Readers ponder what really matters in this week’s online letters to the editor


As a retired Oregon teacher with seven grandchildren, I am very concerned about what effective actions our elected leaders are taking to respond to the global climate crisis we’re facing to protect their future. 

That’s why I was so excited and thankful to see the recent powerful Washington Post interview in which our Sen. Jeff Merkley described what’s needed to address the climate crisis, why it’s needed immediately and what the White House could be doing but isn’t. Instead of green-lighting fossil fuel projects, Merkley said Biden at the least should declare a climate emergency, stop producing more fossil infrastructure and rapidly deploy renewable infrastructure. Merkley added that people will rally around a leader who lays out a clear and powerful vision and says how urgent it is. He said we must help educate the public that natural (fossil methane) gas, plastics and fossil hydrogen are climate killers we can not pretend are ok as they are currently marketed.

I urge readers to thank Merkley for this clear and powerful vision he has shared pushing the White House to act on climate. We are indeed in need of a candidate who understands and is ready to effectively respond to the climate emergency. So let’s rally around Merkley and encourage him to run for president in the Democratic primaries where he can debate such urgent issues and challenge the status quo while educating and inspiring voters. 

David Zupan


Leaving the grocery store a few days ago, I passed a woman sitting with a cardboard sign that read, “Need help with cancer care costs.”
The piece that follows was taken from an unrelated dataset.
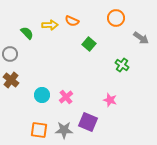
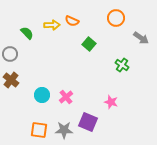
yellow arrow: moved 2 px right
pink star: moved 1 px right, 2 px down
I am ashamed. The U.S. is the richest country in the world, yet we leave someone who is already scared and suffering without access to the care they need.

As it happens, I, too, have recently been diagnosed with cancer. I’m one of the lucky ones: I have pretty good insurance. Nonetheless, I have a copay of several hundred dollars for each procedure, and I am sure there are many for whom these mounting costs would also be difficult to pay. Research shows that cancer patients are more likely to declare bankruptcy than others.

This is a disgrace. The Oregon Legislature passed in the last session, and the governor signed, a bill establishing the Universal Health Care Governance Board, tasked with setting up a single-payer health care system for the state, providing quality care to all Oregonians. Please follow and support this process at Health Care for ALL Oregon (

Jo Alexander


I’m sure I’m not the only one who has noticed the $100 million estimate of taxes for a new baseball stadium and the real need for an emergency room in Eugene. I have nothing against baseball, but adequate health care is more important.  The emergency rooms in Springfield are too busy already, and trying to get to either Springfield hospital on a bus from downtown Eugene would require at least one transfer and presents an increased opportunity to spread disease. What are our priorities?